His eyes flashed with indignation. “Seven!” he shouted.
“Then you should know the proper way to dig a post hole.”
“Nothing wrong with my—”
“Come over here. I’ll show you.”
He grudgingly walked over, dragging his spade behind him. I marked a small circle in the soil, and we began a new hole together. He twisted his face into a scowl but followed my directions.
“You go to school?” I asked.
“Jurga teaches me letters, but she doesn’t know them all.”
“Is Jurga your mother?”
“Sort of. She took me in.”
I learned there were eight children at the settlement. Three were orphans, and Kerry was one of them. He only had a faint memory of his parents. They had died in a fire back in Venda. It explained the pink scarring that crept up his arm.
“Would you like to learn all the letters?”
He shrugged. “Maybe. Don’t see what use it is.”
“You like stories?”
His eyes brightened, but then he remembered he was supposed to be scowling and his brows pulled down. “Sometimes.”
“If you learn all your letters, then you can read stories on your own.”
“Still no use. Don’t have no books.”
I thought about the belongings gathered from the homes and loaded in wagons. There was crockery, barrels of dried food, cookware, tools, clothing, some basic furniture, and nothing more.
“This hole’s finished,” I said. “That’s enough digging for today. Go get some dinner.”
*
I pulled off my shirt and washed up at the river’s edge. There were several Vendans down there doing the same. I felt their stares, scrutinizing the tattoo across my shoulder and chest, trying to make sense of it. Or maybe just trying to make sense of me.
Heavy footsteps tromped behind me. “Canvas is up,” Mason said, then stooped beside me to wash up too. I’d had several large open air tents brought in to protect against the sun and possible rain until the homes were finished.

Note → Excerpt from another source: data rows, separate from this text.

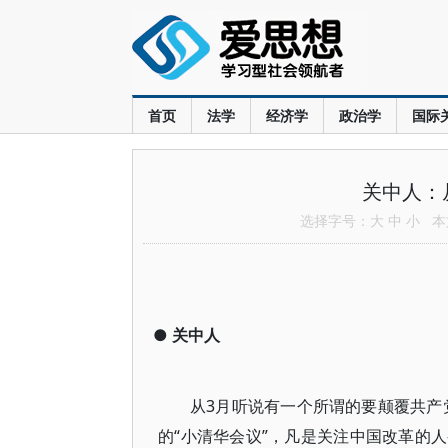
首页
法学
经济学
政治学
国际
关中人：
选择字号：
大
中
小
本文
●
关中人
从3月听说有一个所谓的要颠覆共产
的“小清华会议”，凡是关注中国改革的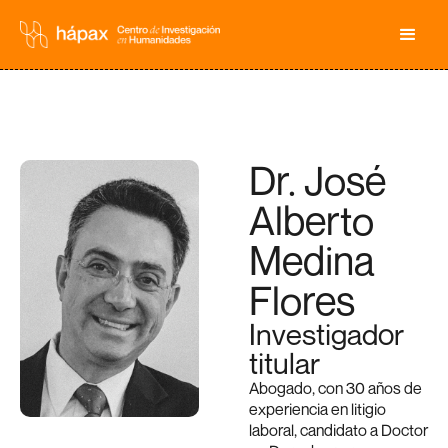
Dr. José
Alberto
Medina
Flores
Investigador
titular
Abogado, con 30 años de
experiencia en litigio
laboral, candidato a Doctor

He leaned closer. “Friendly bunch, aren’t they?”
“At least one of them is.”
He knew who I was talking about and frowned. “She has it out for me. I don’t know why.”

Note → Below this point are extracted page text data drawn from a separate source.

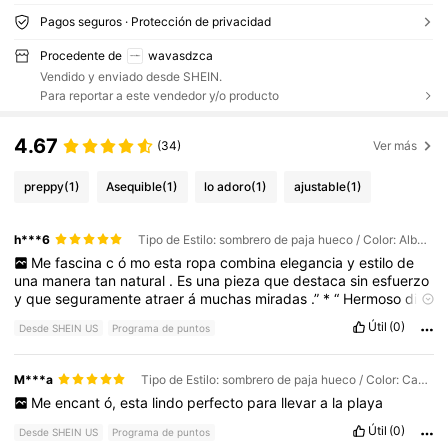
Pagos seguros · Protección de privacidad
Procedente de
wavasdzca
Vendido y enviado desde SHEIN.
Para reportar a este vendedor y/o producto
4.67
(34)
Ver más
preppy
(1)
Asequible
(1)
lo adoro
(1)
ajustable
(1)
h***6
Tipo de Estilo: sombrero de paja hueco / Color: Albaricoque / Talla: Unitalla
Me
fascina
c
ó
mo
esta
ropa
combina
elegancia
y
estilo
de
una
manera
tan
natural
.
Es
una
pieza
que
destaca
sin
esfuerzo
y
que
seguramente
atraer
á
muchas
miradas
.”
*
“
Hermoso
dise
ñ
o
y
excelente
presentaci
ó
n
.
Es
una
prenda
que
refleja
buen
Útil
(0)
Desde SHEIN US
Programa de puntos
gusto
,
calidad
y
atenci
ó
n
a
los
detalles
,
ideal
para
quienes
disfrutan
vestir
con
estilo
.”
M***a
Tipo de Estilo: sombrero de paja hueco / Color: Caqui / Talla: Unitalla
Me
encant
ó,
esta
lindo
perfecto
para
llevar
a
la
playa
Útil
(0)
Desde SHEIN US
Programa de puntos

“Maybe because you were the one who relieved her of her weapons back in Hell’s Mouth.”
“I gave them back—which I still think was a big mistake.”
“It was my agreement with Kazi. I don’t think you need to worry about Synové stabbing you.”
“She’s an expert archer, you know?”
“Most of those on our patrols are expert archers. She’s Rahtan. It doesn’t surprise me.”
“No, when I say expert, I mean, expert. She could shoot the shadow off a fly at a hundred paces.”
He told me that when he gave her weapons back as I ordered, she drew an arrow with hardly a thought and shot a loose chain on a passing wagon, pinning it into silence, saying the jingle annoyed her.
“I think she was trying to impress you more than threaten you. Nervous?”
He shook his head. “Her mouth is what’s going to do me in.”
“Speaking of mouths, Gunner behaving himself?”